Many coral reefs are found in nutrient poor zones, but are none-the-less high primary production ecosystems. Mucus secreted by some corals (mucopolysaccharide) carry energy and nutrients to a range of planktonic and benthic consumers, and supports a large microbial growth within the reef system.The conductors of this study decided to investigate which bacteria in seawater are favoured by the release of freshly detached mucus material. Short-term changes in organic carbon and nitrogen, and microbial community composition were simultaneously analysed in mucus enriched seawater.

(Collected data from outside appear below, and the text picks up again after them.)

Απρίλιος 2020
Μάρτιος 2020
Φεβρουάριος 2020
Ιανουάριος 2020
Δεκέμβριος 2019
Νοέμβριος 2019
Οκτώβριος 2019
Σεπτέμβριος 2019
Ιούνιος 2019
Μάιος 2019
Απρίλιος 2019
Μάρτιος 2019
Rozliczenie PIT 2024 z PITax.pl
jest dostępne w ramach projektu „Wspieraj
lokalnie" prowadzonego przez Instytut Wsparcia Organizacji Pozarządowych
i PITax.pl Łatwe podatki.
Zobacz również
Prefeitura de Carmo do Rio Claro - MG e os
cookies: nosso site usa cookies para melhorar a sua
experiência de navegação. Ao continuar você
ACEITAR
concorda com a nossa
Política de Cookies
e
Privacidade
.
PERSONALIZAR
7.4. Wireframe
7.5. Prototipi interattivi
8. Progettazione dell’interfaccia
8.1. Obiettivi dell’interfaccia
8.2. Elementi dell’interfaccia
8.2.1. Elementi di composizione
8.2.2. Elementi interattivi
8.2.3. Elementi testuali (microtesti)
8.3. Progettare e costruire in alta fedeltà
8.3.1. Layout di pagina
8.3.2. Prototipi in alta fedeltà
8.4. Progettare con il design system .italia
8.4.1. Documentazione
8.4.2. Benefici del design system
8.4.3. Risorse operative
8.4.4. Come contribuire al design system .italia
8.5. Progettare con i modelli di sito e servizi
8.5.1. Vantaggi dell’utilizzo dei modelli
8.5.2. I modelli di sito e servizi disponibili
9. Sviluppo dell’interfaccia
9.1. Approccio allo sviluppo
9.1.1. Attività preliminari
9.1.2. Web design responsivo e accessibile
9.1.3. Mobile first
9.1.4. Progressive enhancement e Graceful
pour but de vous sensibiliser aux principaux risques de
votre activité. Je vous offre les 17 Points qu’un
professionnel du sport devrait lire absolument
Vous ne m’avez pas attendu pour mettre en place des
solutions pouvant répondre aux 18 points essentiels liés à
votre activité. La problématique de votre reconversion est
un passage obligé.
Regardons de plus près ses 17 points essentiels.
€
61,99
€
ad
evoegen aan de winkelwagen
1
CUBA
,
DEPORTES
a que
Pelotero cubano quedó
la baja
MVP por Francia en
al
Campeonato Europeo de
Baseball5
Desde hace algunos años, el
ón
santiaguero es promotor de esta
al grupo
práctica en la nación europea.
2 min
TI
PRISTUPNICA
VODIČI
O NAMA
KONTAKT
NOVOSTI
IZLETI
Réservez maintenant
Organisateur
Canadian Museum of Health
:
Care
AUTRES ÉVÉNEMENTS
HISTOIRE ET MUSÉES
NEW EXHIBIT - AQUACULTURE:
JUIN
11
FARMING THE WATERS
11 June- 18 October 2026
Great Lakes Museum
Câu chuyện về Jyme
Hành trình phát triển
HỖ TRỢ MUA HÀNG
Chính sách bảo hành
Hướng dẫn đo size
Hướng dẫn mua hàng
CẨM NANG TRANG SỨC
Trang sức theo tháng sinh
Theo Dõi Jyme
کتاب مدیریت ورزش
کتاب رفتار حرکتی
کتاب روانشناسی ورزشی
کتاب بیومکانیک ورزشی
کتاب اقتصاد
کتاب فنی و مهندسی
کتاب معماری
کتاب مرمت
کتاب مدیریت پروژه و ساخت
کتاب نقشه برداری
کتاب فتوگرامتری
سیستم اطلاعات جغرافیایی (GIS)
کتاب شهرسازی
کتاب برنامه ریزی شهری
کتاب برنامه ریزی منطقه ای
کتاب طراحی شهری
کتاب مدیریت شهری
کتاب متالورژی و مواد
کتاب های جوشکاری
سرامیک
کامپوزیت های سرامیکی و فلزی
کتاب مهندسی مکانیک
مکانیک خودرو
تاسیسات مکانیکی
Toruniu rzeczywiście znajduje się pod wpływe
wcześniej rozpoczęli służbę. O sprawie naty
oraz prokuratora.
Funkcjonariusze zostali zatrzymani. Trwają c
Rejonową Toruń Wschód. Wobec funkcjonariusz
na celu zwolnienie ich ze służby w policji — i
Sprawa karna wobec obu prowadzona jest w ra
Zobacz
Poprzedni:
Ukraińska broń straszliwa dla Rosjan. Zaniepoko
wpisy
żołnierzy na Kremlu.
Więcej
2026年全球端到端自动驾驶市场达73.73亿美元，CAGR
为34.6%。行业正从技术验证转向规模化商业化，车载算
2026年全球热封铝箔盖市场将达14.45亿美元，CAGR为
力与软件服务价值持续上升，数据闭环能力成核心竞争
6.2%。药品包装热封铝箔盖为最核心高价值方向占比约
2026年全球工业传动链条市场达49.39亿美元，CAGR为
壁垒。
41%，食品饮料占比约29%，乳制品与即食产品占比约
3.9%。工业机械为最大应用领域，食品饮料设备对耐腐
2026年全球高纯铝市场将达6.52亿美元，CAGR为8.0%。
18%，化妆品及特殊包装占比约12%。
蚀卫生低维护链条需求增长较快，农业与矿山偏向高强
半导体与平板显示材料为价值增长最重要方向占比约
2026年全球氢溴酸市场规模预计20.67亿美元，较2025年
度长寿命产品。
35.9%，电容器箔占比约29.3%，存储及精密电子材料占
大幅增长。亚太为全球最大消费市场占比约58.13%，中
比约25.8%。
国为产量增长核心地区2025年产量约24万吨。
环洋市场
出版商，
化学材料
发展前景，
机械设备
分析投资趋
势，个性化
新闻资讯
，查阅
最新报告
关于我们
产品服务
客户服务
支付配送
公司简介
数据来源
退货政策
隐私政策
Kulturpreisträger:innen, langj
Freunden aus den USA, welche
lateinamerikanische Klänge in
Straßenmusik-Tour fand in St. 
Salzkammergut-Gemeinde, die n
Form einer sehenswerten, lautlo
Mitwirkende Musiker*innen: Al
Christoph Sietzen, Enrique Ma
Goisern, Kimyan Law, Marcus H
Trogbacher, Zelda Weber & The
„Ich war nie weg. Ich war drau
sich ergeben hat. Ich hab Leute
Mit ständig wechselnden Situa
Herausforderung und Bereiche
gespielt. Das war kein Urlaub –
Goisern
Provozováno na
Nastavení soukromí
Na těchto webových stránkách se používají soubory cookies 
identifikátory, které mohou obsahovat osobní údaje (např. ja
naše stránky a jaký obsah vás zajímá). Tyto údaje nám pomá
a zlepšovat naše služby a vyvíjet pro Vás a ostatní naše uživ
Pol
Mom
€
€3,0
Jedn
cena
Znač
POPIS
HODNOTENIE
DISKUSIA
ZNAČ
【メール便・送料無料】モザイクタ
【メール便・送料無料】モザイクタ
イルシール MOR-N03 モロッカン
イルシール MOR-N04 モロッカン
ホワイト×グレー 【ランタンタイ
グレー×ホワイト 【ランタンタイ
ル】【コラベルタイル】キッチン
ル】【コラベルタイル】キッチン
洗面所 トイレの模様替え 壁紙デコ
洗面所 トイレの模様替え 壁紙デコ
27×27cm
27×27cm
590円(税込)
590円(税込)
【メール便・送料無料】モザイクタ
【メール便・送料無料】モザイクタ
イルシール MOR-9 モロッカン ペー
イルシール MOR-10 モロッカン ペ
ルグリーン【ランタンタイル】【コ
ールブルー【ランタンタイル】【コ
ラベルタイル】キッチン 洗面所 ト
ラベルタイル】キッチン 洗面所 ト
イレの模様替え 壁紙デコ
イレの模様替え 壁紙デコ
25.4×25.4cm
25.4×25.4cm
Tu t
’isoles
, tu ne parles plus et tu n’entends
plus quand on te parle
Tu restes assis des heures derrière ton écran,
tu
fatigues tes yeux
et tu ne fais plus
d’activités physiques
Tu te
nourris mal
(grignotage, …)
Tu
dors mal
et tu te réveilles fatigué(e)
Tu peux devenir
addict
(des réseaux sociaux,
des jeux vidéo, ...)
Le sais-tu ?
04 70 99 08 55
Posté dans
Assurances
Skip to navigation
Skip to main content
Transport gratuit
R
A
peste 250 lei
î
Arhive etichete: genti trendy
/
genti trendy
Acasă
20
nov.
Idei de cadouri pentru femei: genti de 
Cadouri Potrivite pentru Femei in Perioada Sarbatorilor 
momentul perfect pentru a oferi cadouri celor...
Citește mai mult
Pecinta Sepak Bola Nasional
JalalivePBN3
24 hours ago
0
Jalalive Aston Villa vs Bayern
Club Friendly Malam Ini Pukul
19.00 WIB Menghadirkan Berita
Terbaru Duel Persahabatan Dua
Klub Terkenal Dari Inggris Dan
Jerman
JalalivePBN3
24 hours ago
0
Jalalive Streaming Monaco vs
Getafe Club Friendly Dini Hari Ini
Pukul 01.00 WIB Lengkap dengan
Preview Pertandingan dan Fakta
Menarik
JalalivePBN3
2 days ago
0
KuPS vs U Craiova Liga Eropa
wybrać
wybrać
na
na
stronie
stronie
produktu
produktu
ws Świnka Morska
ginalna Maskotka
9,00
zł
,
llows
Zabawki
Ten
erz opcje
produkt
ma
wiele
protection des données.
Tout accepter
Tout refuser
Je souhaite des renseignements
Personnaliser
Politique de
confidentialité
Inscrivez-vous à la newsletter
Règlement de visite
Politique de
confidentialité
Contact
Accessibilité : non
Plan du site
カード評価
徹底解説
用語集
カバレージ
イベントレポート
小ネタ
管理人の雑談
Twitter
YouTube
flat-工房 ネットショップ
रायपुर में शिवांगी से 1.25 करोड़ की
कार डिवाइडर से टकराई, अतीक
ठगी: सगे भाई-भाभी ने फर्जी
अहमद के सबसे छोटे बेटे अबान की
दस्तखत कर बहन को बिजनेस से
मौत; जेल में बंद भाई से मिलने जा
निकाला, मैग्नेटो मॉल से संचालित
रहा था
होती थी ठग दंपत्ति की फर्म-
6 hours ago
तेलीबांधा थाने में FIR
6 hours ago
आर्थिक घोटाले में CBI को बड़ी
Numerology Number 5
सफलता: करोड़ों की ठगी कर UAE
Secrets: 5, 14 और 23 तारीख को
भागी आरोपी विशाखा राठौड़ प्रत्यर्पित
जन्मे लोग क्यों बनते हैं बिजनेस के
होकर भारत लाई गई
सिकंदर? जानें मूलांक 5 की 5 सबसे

Coral mucus and seawater were collected from the lagoon of Dahab, in the southern part of the Gulf of Aqaba, northern Red Sea, in May 2004. Polyps of one of the most common Red Sea scleractinian corals (Fungia sp.) with a diameter of 5-10cm were collected from depths of 3-8m, and then exposed to air for 3 minutes in order to trigger mucus production. Mucus produced in the first minute was discarded to reduce contamination of bacteria from the coral surface and mucus produced in the further 2 minutes was aseptically collected and bottled. The coral mucus was homogenised and mixed with seawater (1:10) obtained from the same site within 60 minutes and bottled; bottles of seawater which hadn’t been enriched with mucus were kept for control. All bottles were kept incubated for 50 hours at in situ temperature (24oC) and light conditions (500-800 µmol quanta m-2day-1) at a depth of 1m.

Each bottle was portioned and filtered onto precombusted GF/F filters. The concentrations of particulate organic C (POC) and particulate N (PN) and stable isotope ratios of C to N were determined using dried filters with THERMO NA 2500 elemental analyser coupled to THERMO/Finnigan MAT Delta plus isotope ratio mass spectrometer. The POC and PN concentrations were two- to threefold higher in the mucus amended incubations when compared with the controls.

15ml samples were taken after 0, 2, 4, 6, 10, 26 and 50 hours for bacterial cell counting and fluorescent in situ hybridisation (FISH). Portions were filtered onto polycarbonate membrane filters, after 24h of fixation in buffered paraformaldyhide solution. Total cell numbers were determined by staining with 4’, 6-diamino-2-phenylindole and automated epifluorescence microscopy. The initial cell numbers in the mucus-seawater mixture were marginally higher than the control cell numbers. Additions of mucus lead to an almost fourfold increase in bacterial abundance after 10 hours; whereas the control approximately doubled over the whole 50 hours.

Addition of mucus to the seawater clearly favoured the growth of the Gammaproteobacteria. The relative abundance of these microorganisms initially developed similarly in the mucus and control incubations. Between 4 and 10h, the proportions of Gammaproteobacteria in the mucus incubations rose steeply, to around 60%after 10h and around 70% toward the end of the experiment. The Gammaproteobacteria never exceeded 40% of the total cell counts in the controls.

A review of:

Allers, E., Niesner, C., Wild, C., and Pernthaler, J. (2008). Microbes Enriched in Seawater after Addition of Coral Mucus. Applied and Environmental Biology. Vol. 74 (10). p. 3274-3278

2 comments:

Giuseppe Suaria said...

Hi Joshua, Congratulations for the interesting review.
Did the authors hypothesized why the mucus favors only the growth of Gammaproteobacteria?
It would be also interesting to know why their growth occurred only after 4-10 hours instead of gradually occurring since the beginning of the experiment. Have you any idea?

Joshua Rowland said...

Thank you.
From what I could gather in the paper, the authors were only really interested in searching for the gammaproteobacteria as this contains many important families among coral microbes, such as Vibrionaceae (well known for studies of coral bleaching), Alteromonadaceae and Pseudomonadaceae; which from previous studies are known to be both residents to the coral or 'pass through'.
I agree that it would have been interesting to know the growth at each point of the experiment, but I think the points of 4 and 10 hours gave the most significant results when comparing the control to the mucus enriched seawater and so that is why they chose to highlight those times specifically.